**EXERCISE GOAL**
A single number is required: how many lines in the data below contain "that".

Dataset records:

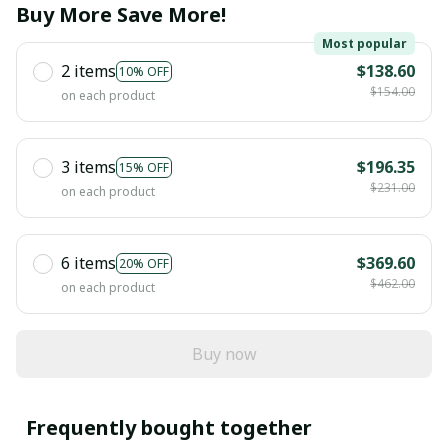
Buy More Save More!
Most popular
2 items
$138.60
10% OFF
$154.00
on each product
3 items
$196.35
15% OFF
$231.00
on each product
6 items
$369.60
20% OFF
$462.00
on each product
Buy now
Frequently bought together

==

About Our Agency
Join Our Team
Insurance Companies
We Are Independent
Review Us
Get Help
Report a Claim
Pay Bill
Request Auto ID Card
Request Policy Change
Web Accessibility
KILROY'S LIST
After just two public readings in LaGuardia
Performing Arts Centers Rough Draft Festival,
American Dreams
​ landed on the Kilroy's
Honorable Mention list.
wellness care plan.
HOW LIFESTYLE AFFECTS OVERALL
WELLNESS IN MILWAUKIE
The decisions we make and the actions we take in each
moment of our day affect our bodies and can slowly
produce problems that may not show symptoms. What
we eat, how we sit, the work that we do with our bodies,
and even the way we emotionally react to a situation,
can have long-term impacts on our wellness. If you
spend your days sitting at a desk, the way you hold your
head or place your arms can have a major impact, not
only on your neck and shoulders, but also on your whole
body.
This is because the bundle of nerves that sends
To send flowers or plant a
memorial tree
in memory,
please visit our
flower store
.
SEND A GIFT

**RESPONSE BOX**
3